Nas primeiras reacções da noite eleitoral, na quinta-feira, todos cantaram vitória, mas a verdade é que ninguém sabe bem o que vai acontecer.
“As alternativas são as seguintes: um governo independentista, com o apoio da candidatura unitária popular, que é realmente um movimento radical de esquerda e, portanto, será um governo prisioneiro de uma política muito extrema – será um prolongar do problema que temos aqui”; ou “uma coligação que não é independentista mas está a favor do referendo. Poderão tentar apoiar-se nessa coligação, mas ela já disse que os resultados os empurram para a oposição”, indica Gabriel Magalhães, colunista do jornal catalão “La Vanguardia” e professor de Literatura e Cultura Espanhola na Universidade da Beira Interior (UBI).
Resumindo, “neste momento, a sensação que dá é que a Catalunha é ingovernável”, diz na Manhã da Renascença.
Gabriel Magalhães destaca o “resultado histórico” do Cidadãos, que ganhou “em número de votos e de deputados” (porque subiu face às eleições anteriores).
“É a primeira vez, desde o começo da democracia espanhola, depois da morte de Franco, que um partido não nacionalista ganha as eleições na Catalunha”, destaca.
Ainda assim, “é impossível” que a candidata Ines Arrimadas venha a presidir ao governo catalão, diz.
Mas, se nas urnas “50% das pessoas votaram em partidos que não são independentistas, como é que é possível que os independentistas, que recuaram relativamente às eleições de 2015, proclamem vitória de uma forma tão alto e sonante?”
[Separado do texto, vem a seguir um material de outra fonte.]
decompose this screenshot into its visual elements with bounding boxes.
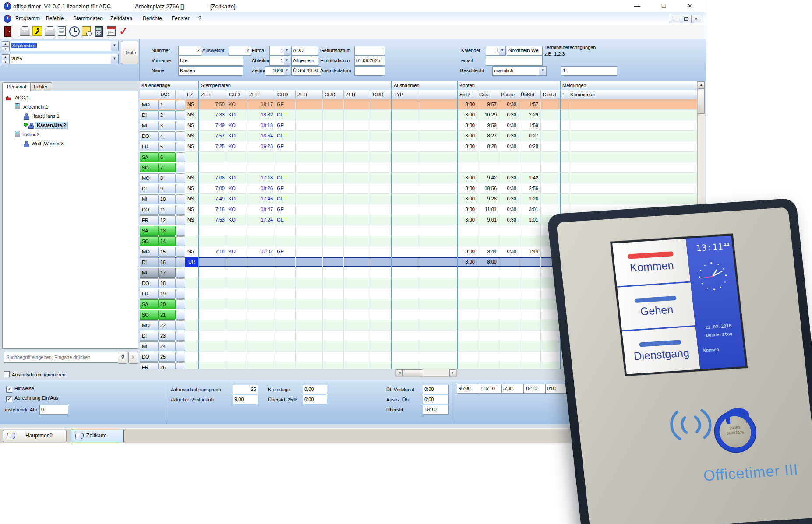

O professor da UBI diz que tudo deriva das expectativas com que partiram para o escrutínio marcado por Madrid. “A Catalunha tem neste momento quatro políticos na prisão, tem o presidente da Generalitat, que já não é presidente segundo a lei espanhola, no exílio e estavam convencidos de que o resultado iria ser catastrófico, com a aplicação do 155º”.
“Portanto, o entusiasmo que se manifesta é de sobrevivência; é de não terem sido humilhados pela pressão que foi feita pelo Governo espanhol”, conclui.
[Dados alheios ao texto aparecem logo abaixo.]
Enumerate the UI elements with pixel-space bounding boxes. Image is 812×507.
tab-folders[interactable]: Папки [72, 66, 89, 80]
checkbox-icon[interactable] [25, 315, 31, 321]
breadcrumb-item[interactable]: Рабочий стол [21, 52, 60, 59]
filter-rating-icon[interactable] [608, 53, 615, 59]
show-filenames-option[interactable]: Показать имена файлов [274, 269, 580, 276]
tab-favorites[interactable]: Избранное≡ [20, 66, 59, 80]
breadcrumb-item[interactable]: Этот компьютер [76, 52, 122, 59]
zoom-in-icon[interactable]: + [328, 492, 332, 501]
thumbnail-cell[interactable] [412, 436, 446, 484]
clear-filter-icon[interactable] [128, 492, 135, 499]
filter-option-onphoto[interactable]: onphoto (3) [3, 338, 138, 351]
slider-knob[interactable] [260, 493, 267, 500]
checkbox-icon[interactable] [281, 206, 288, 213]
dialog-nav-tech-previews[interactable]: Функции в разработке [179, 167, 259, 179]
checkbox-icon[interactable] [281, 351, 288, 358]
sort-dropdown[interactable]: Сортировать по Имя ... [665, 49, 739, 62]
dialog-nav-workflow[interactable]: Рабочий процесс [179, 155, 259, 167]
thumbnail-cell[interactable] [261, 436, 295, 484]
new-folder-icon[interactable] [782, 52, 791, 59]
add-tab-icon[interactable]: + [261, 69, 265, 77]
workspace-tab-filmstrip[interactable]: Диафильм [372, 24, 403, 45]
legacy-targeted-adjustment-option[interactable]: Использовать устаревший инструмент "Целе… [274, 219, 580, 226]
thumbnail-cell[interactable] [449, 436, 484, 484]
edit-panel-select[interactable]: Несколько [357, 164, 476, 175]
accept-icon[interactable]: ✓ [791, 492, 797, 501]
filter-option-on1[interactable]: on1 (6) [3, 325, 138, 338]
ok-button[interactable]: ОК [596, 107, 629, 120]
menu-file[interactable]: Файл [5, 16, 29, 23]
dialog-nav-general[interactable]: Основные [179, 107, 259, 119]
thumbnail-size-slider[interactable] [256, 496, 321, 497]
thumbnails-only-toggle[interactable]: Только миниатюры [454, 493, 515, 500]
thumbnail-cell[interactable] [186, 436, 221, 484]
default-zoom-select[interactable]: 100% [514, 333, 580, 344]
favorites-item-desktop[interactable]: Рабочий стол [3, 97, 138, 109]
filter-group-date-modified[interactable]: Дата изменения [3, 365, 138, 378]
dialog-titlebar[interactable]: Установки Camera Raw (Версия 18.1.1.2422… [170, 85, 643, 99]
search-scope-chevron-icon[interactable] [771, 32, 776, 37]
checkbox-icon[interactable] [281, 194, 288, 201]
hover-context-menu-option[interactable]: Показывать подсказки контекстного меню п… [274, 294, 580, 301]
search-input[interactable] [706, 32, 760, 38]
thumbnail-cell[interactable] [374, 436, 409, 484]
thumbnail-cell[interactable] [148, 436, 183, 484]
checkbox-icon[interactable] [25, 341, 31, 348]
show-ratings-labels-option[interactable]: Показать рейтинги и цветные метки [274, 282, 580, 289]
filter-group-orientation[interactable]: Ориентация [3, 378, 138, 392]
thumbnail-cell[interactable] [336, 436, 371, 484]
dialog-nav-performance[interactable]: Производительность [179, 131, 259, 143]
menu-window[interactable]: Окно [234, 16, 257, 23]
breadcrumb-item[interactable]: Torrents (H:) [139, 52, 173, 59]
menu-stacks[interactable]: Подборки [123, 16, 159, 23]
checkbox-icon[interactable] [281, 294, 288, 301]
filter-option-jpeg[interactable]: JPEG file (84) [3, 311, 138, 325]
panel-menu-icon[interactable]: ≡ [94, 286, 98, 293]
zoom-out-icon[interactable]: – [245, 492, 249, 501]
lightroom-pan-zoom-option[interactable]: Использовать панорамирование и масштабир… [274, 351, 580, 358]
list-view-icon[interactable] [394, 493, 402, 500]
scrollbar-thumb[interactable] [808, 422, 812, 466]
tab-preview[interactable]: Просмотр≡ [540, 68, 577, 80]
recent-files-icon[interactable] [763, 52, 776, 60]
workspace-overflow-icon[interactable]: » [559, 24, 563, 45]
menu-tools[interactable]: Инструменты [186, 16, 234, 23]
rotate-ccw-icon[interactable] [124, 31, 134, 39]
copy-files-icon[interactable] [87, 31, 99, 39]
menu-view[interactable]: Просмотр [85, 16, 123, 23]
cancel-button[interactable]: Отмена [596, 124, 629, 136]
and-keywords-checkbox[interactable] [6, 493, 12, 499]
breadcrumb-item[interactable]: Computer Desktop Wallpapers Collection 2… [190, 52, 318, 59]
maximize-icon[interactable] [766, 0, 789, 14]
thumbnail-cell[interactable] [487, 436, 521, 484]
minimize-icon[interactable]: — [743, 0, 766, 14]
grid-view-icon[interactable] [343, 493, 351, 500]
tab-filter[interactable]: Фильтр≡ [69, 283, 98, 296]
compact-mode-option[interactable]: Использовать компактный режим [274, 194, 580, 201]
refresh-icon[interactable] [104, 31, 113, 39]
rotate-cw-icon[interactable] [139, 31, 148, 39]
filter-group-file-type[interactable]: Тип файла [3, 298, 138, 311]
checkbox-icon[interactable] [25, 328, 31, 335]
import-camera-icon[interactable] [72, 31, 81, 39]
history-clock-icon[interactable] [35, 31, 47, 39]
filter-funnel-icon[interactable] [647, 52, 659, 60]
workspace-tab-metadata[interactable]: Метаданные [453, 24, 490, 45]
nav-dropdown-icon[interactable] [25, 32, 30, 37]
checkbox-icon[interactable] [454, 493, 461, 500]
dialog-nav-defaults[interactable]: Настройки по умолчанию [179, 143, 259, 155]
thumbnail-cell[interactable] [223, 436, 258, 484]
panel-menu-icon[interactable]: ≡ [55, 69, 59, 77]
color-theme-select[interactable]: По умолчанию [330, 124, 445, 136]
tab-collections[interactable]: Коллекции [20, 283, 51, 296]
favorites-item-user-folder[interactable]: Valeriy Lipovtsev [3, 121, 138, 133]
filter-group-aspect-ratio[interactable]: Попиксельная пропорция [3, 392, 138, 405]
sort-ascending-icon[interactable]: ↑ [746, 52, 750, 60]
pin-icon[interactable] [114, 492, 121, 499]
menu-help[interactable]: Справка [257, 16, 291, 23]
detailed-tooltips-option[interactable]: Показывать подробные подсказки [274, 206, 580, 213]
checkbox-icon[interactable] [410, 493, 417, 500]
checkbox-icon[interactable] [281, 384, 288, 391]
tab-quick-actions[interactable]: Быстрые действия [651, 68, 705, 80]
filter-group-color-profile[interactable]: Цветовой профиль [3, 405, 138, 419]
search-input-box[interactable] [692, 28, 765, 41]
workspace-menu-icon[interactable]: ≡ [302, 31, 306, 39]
Quem fica mal no retrato é o presidente do Governo espanhol e líder do PP, Mariano Rajoy. “É o que tem mais botas para descalçar”, diz Gabriel Magalhães.
“Hoje de manhã, as declarações do Governo serão decisivas: querem pôr mais tensão ou, pelo contrário, vão suavizar a linha que têm seguido?”, questiona.
Na opinião antigo ministro dos Negócios Estrangeiros, Martins da Cruz, o resultado das eleições de quinta-feira mostra que “a sociedade catalã está quase dividida ao meio e, portanto, a situação voltou ao que era antes do referendo ilegal que foi realizado e que deu origem à intervenção do Estado espanhol pelo artigo 155º da Constituição”.
Neste cenário, “o problema vai ser o que vão fazer os partidos que se vão juntar e que têm a maioria no parlamento catalão: vão insistir na chamada via unilateral da independência ou vão governar e vão dizer, muito bem, vamos tentar, por vias constitucionais, conseguir uma maior autonomia ou até a independência se isso for possível nos parâmetros da Constituição espanhola?”.
“Porque, se não fizerem isso, vai ser difícil que o Governo de Madrid aceite uma situação contra a Constituição”, remata.
Na Catalunha, portanto, “não é só uma bota, são muitas botas” por descalçar e cresce a expectativa em relação à resposta de Madrid, que para já mantém o silêncio. O Conselho de ministros espanhol reúne-se esta sexta-feira, depois de uma das mais participadas eleições de sempre na Catalunha.